Confronted with “more economic challenges than ever before,” Stop & Shop is calling on Congress to pass legislation to stop organized retail crime, an issue it says is causing prices to climb.
The Quincy-based regional supermarket chain says brick-and-mortar retailers in Boston and elsewhere in the Bay State are “struggling with the vast impact of organized retail crime,” and action is needed to prevent it.
President Roger Wheeler has revealed the issue in a letter sent to members of the Massachusetts delegation in response to an inquiry about potential price gouging at Stop & Shop’s urban store locations.
“Retail theft is a major concern for retailers like us, and we need legislators to act swiftly by advancing legislation … to help protect our customers and associates,” Wheeler said in the letter, sent on Wednesday. “Our business’s ability to continue to invest in our stores, our customers, and our communities relies on Congressional action to stop organized retail crime.”
Wheeler highlighted the Combating Organized Retail Crime Act, reintroduced last month, that would look to “crack down on flash mob robberies and intricate retail theft schemes.”
The legislation, reintroduced by Senate Judiciary Committee Chairman Chuck Grassley (R-Iowa) and Sen. Catherine Cortez Masto (D-Nev.), would specifically establish an organized retail and supply chain crime coordination center within the Department of Homeland Security.
It would combine “expertise from state and local law enforcement agencies, as well as retail industry representatives,” while also creating “new tools to assist in federal investigation and prosecution of organized retail crime, and help recapture lost goods and proceeds.”
More than 84% of retailers across the country have reported that violence and aggression from criminal activities have become more of a concern since 2022, according to the National Retail Federation.
The national federal estimates that larceny incidents increased by 93% in 2023 compared to 2019.
In his letter, Wheeler highlighted how Stop & Shop follows the “common practice” in the retail industry that pricing varies by location. He pointed to factors such as rent, the size of the store, how much it takes to transport products to the store, and “shrink (including losses due to theft).”
Massachusetts Sens. Elizabeth Warren and Ed Markey and Reps.

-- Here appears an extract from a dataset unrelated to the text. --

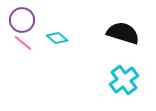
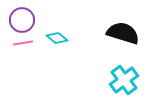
pink line: rotated 48 degrees counterclockwise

Ayanna Pressley and Jim McGovern wrote a letter earlier this month to Wheeler, pressing for “answers as to why prices appear to be higher for groceries in low-income communities.”

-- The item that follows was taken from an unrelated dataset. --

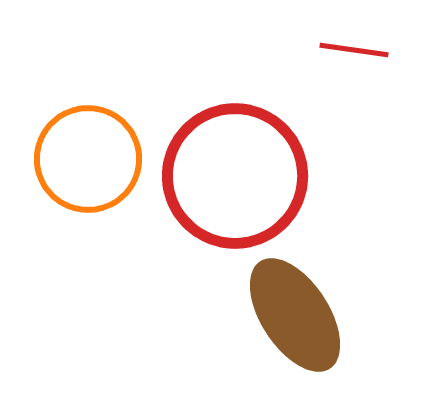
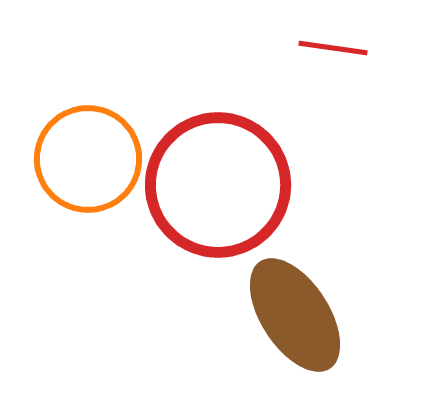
red line: moved 21 px left, 2 px up
red circle: moved 17 px left, 9 px down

Boston youth volunteers with the Hyde Square Task Force discovered that Stop & Shop charged 18% more on 17 identical items at its Jamaica Plain store than at its suburban Dedham location, prompting lawmakers to raise concerns last year.

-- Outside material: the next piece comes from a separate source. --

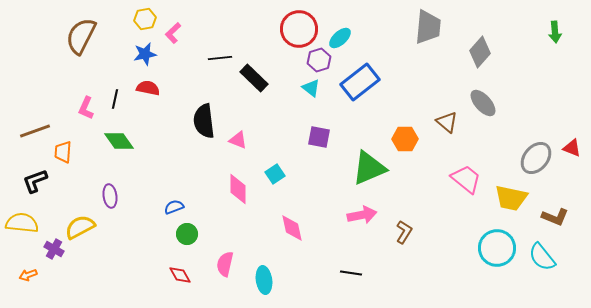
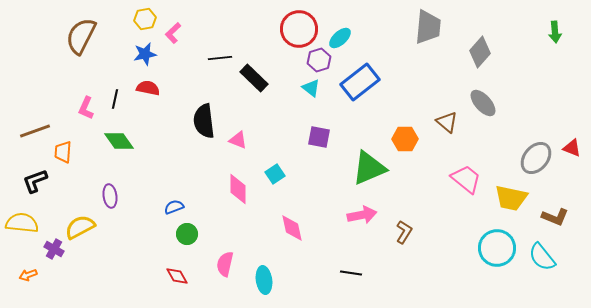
red diamond at (180, 275): moved 3 px left, 1 px down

The company responded by lowering prices in JP, but Warren said this month that “we’re still seeing higher prices for families at other inner-city locations. It’s no coincidence that working-class communities are getting stuck with sky-high prices.”
“Stop & Shop does not under any circumstances take a neighborhood’s demographics into consideration when setting prices,” Wheeler stated in his letter. “The specific process for setting prices is highly confidential and competitively sensitive for any major retail business.”
Wheeler vowed that “by year-end 2025, prices will be lowered at all Stop & Shop locations in the Commonwealth.” The company has more than 60 stores across the Bay State.
Stop & Shop closed eight of its grocery stores in Massachusetts last fall as part of a consolidation effort in which the chain shuttered 32 underperforming stores across the Northeast.
The Retailers Association of Massachusetts is supporting the federal Combating Organized Retail Crime Act and bills at the State House “designed to provide in-state stakeholders with additional statutory tools necessary to address specific activity associated with ORC,” General Counsel Ryan C. Kearney told the Herald.
RAM estimated in 2023 that organized criminal theft activity costs Massachusetts retailers about $2 billion a year. In 2018, the state Legislature increased the felony threshold for larceny from $250 to $1,200.
A pair of Taunton women were indicted in 2023 on charges that they stole nearly $27,000 in Stop & Shop products from of stores during a three-month-long organized, counterfeit coupon operation.
“Organized retail crime continues to be a growing problem nationally, with retailers across the country experiencing unprecedented levels of theft and violence in their stores,” Kearney told the Herald.